Atrapsalta siccana

Scientific classification
- Kingdom: Animalia
- Phylum: Arthropoda
- Clade: Pancrustacea
- Class: Insecta
- Order: Hemiptera
- Suborder: Auchenorrhyncha
- Family: Cicadidae
- Genus: Atrapsalta
- Species: A. siccana
- Binomial name: Atrapsalta siccana (Ewart), 1989
- Synonyms: Pauropsalta siccanus Ewart, 1989;

= Atrapsalta siccana =

- Genus: Atrapsalta
- Species: siccana
- Authority: (Ewart), 1989
- Synonyms: Pauropsalta siccanus

Species of cicada

Atrapsalta siccana is a species of cicada, also known as the bulloak squeaker, in the true cicada family, Cicadettinae subfamily and Cicadettini tribe. It is endemic to Australia. It was described in 1989 by Australian entomologist Anthony Ewart.

==Etymology==
The specific epithet siccana is derived from Latin siccanus ('dry'), with reference to the species' habitat.

==Description==
The length of the forewing is 15–17 mm.

==Distribution and habitat==
The species occurs in inland Queensland, from Hughenden southwards to Goondiwindi.

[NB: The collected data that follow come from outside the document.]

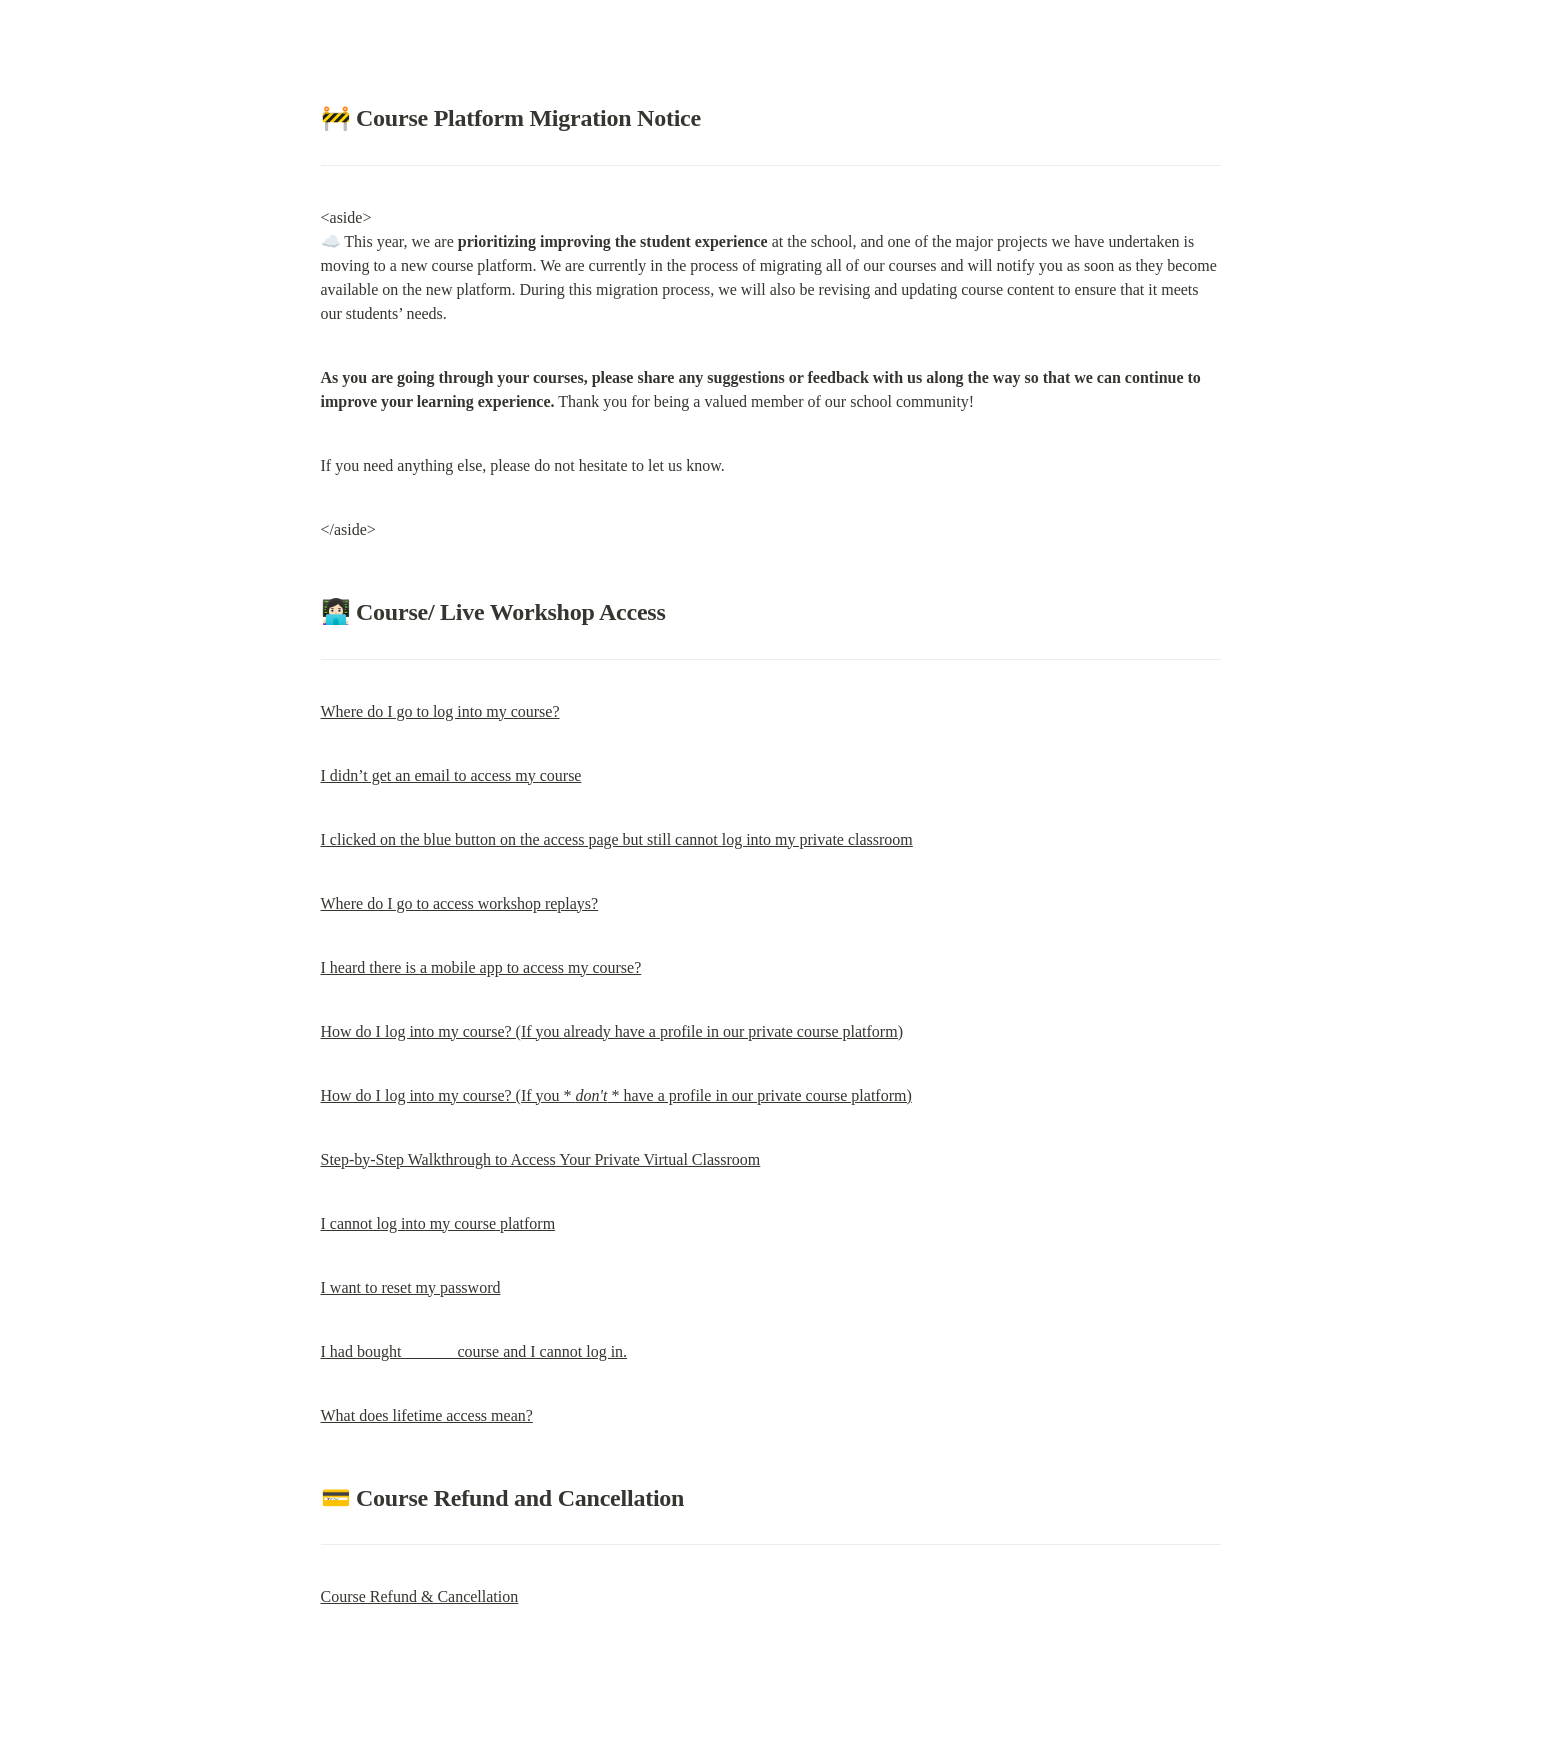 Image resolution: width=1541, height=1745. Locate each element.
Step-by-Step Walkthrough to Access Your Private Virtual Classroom (541, 1159)
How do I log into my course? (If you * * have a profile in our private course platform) (616, 1095)
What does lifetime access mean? (427, 1415)
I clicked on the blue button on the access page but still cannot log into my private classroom (617, 839)
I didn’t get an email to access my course (451, 775)
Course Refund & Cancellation (420, 1596)
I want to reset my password (411, 1287)
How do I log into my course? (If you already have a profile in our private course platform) (612, 1031)
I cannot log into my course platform (438, 1223)
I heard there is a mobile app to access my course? (481, 967)
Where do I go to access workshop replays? (460, 903)
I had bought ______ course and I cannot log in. (474, 1351)
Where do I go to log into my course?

The holotype was collected some 15 km south of Wyseby Junction, on the Injune–Rolleston road. The associated habitat includes low woodland dominated by Allocasuarina luehmannii (bulloak). Adults are typically found on bulloak or sometimes on black cypress.

==Behaviour==
Adults are heard from December to February, the males clinging to the main trunks of the trees, uttering a monotonous series of single, sharp notes. The females oviposit on the outer branches.